All the gospel writers record the final words of Jesus to his disciples after his resurrection and before he ascended to the Father in heaven. Bible scholars have referred to them as, “the great commission” because they gave instructions for his disciples to follow when he left. Much like the “general orders” given to soldiers entering battle these instructions provide the basic direction needed to continue their mission in this world in the physical absence of Jesus. At the end of his gospel Matthew describes the mission in Jesus’ own words as, “All power is given unto me in heaven and in earth. Go ye therefore, and teach all nations, baptizing them in the name of the Father, and of the Son, and of the Holy Ghost: Teaching them to observe all things whatsoever I have commanded you: and, lo, I am with you always, even unto the end of the world.”
From these instructions it is obvious that Jesus intended for his church to look more like an advancing army or a small group of special operators breaking through enemy lines rather than a defensive fortress with protective walls and weapons to defend itself. Sadly, many of the institutions recognized as “churches” today resemble the latter. Since the time of the Roman Emperor, Constantine, church buildings have been designed with a fortress mentality that suggests the only safe place in this world is within its walls. Consequently (either intended or unintended) those who are given the authority to manage the fortress (the clergy) have had to be selective about who they let inside the fortress and what activities may be allowed. The fortress mentality necessitates a stringent set of rules (written and unwritten) needed to maintain the integrity of the fortress itself.
The concept of leadership in the fortress mentality of the church also suffers as those with the authority to make and enforce the rules are viewed more as “benevolent dictators” rather than shepherds. Leaders within a fortress are constantly divided between their loyalty to the structure of the fortress and the needs of the individual within or seeking entrance into the fortress. Decisions are generally made for the “greater good” of the fortress itself even at the expense of individual needs. Church history is replete with examples of such abuse of authority by the clergy and incompetent, if not evil, leadership.

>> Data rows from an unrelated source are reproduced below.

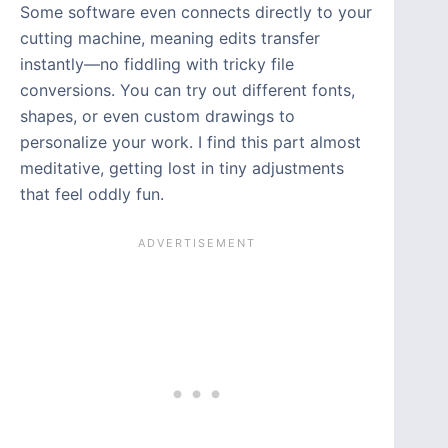
Some software even connects directly to your
cutting machine, meaning edits transfer
instantly—no fiddling with tricky file
conversions. You can try out different fonts,
shapes, or even custom drawings to
personalize your work. I find this part almost
meditative, getting lost in tiny adjustments
that feel oddly fun.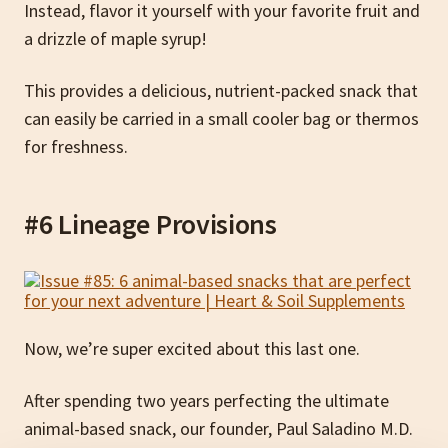
Instead, flavor it yourself with your favorite fruit and
a drizzle of maple syrup!
This provides a delicious, nutrient-packed snack that
can easily be carried in a small cooler bag or thermos
for freshness.
#6 Lineage Provisions
Now, we’re super excited about this last one.
After spending two years perfecting the ultimate
animal-based snack, our founder, Paul Saladino M.D.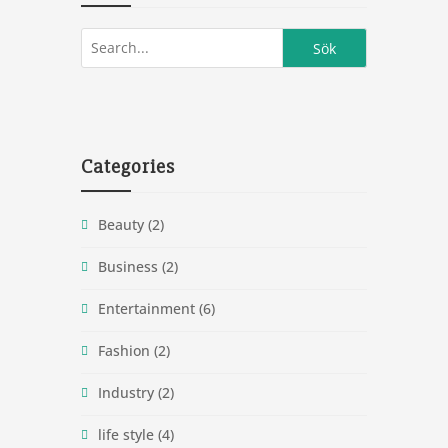
Categories
Beauty
(2)
Business
(2)
Entertainment
(6)
Fashion
(2)
Industry
(2)
life style
(4)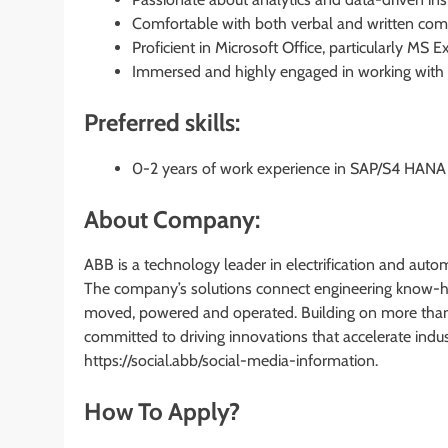
Comfortable with both verbal and written com
Proficient in Microsoft Office, particularly MS 
Immersed and highly engaged in working with S
Preferred skills:
0-2 years of work experience in SAP/S4 HANA i
About Company:
ABB is a technology leader in electrification and auto
The company’s solutions connect engineering know-h
moved, powered and operated. Building on more than
committed to driving innovations that accelerate indu
https://social.abb/social-media-information.
How To Apply?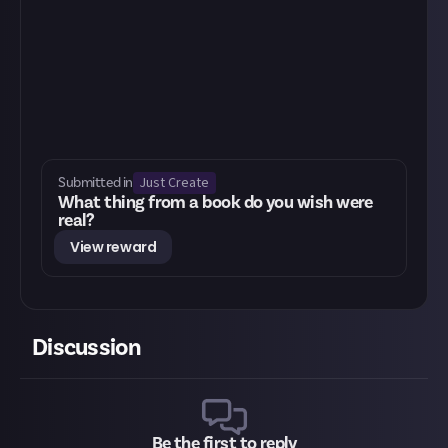
Just Create
Submitted in
What thing from a book do you wish were
real?
View reward
Discussion
Be the first to reply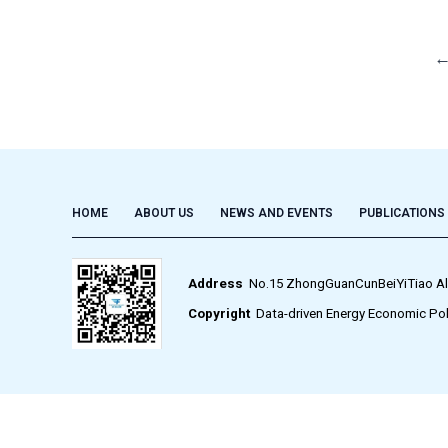
HOME
ABOUT US
NEWS AND EVENTS
PUBLICATIONS
Address
No.15 ZhongGuanCunBeiYiTiao Alley,
Copyright
Data-driven Energy Economic Pol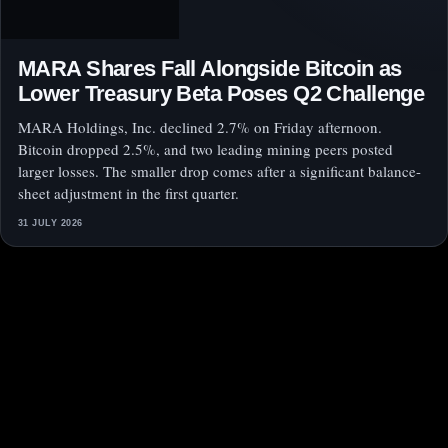
MARA Shares Fall Alongside Bitcoin as
Lower Treasury Beta Poses Q2 Challenge
MARA Holdings, Inc. declined 2.7% on Friday afternoon.
Bitcoin dropped 2.5%, and two leading mining peers posted
larger losses. The smaller drop comes after a significant balance-
sheet adjustment in the first quarter.
31 JULY 2026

While it is much easier to discover what the church Jesus is building is not (a religious fortress), our search needs to focus on what it is with the guiding instructions in the mission Jesus gave it. History also provides us with examples of various groups of believers, beginning with the first disciples, who infiltrated the word around them with the gospel message of God doing for us what we could not do for ourselves. The assurance of Jesus that the defenses of hell would not prevail against them as well as his promise to be with them to the end gives us hope that his church is still very much alive and well today. Continue to pray for our eyes to be opened by the revelation of the Father through his Spirit to see the church Jesus is building.